- [AIM OF THE EXERCISE]:
Exclude the pictures and reproduce the remaining data exactly as written.

Transcribed page contents:
────

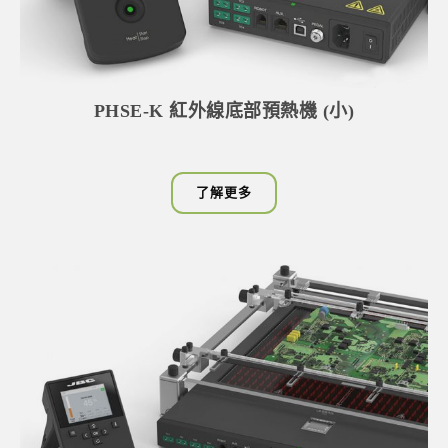
PHSE-K 紅外線底部預熱機 (小)
了解更多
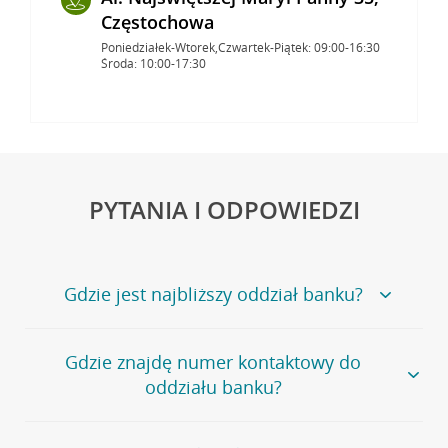
Częstochowa
Poniedziałek-Wtorek,Czwartek-Piątek: 09:00-16:30
Środa: 10:00-17:30
PYTANIA I ODPOWIEDZI
Gdzie jest najbliższy oddział banku?
Jeśli szukasz oddziału naszego banku, zapraszamy na
Gdzie znajdę numer kontaktowy do
stronę
Placówki i bankomaty
, na której znajduje się
oddziału banku?
wygodna wyszukiwarka.
Alternatywnie, możesz skorzystać z pełnej
listy naszych
oddziałów
.
Bank Credit Agricole nie udostępnia ogólnego numeru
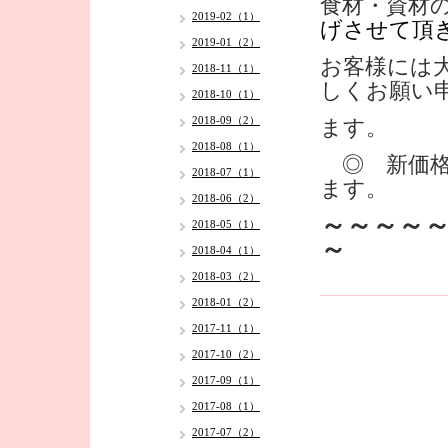
食材・資材
2019-02（1）
げさせて頂
2019-01（2）
お客様には
2018-11（1）
しくお願い
2018-10（1）
2018-09（2）
ます。
2018-08（1）
◎ 新価格
2018-07（1）
ます。
2018-06（2）
～～～～
2018-05（1）
～
2018-04（1）
2018-03（2）
2018-01（2）
2017-11（1）
2017-10（2）
2017-09（1）
2017-08（1）
2017-07（2）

────

- [RESPONSE TO THIS EXERCISE]:
PHSE-K 紅外線底部預熱機 (小)
了解更多
Częstochowa
Poniedziałek-Wtorek,Czwartek-Piątek: 09:00-16:30
Środa: 10:00-17:30
PYTANIA I ODPOWIEDZI
Gdzie jest najbliższy oddział banku?
Jeśli szukasz oddziału naszego banku, zapraszamy na
Gdzie znajdę numer kontaktowy do
stronę
Placówki i bankomaty
, na której znajduje się
oddziału banku?
wygodna wyszukiwarka.
Alternatywnie, możesz skorzystać z pełnej
listy naszych
oddziałów
.
Bank Credit Agricole nie udostępnia ogólnego numeru
食材・資材
2019-02（1）
げさせて頂
2019-01（2）
お客様には
2018-11（1）
しくお願い
2018-10（1）
2018-09（2）
ます。
2018-08（1）
◎ 新価格
2018-07（1）
ます。
2018-06（2）
～～～～
2018-05（1）
～
2018-04（1）
2018-03（2）
2018-01（2）
2017-11（1）
2017-10（2）
2017-09（1）
2017-08（1）
2017-07（2）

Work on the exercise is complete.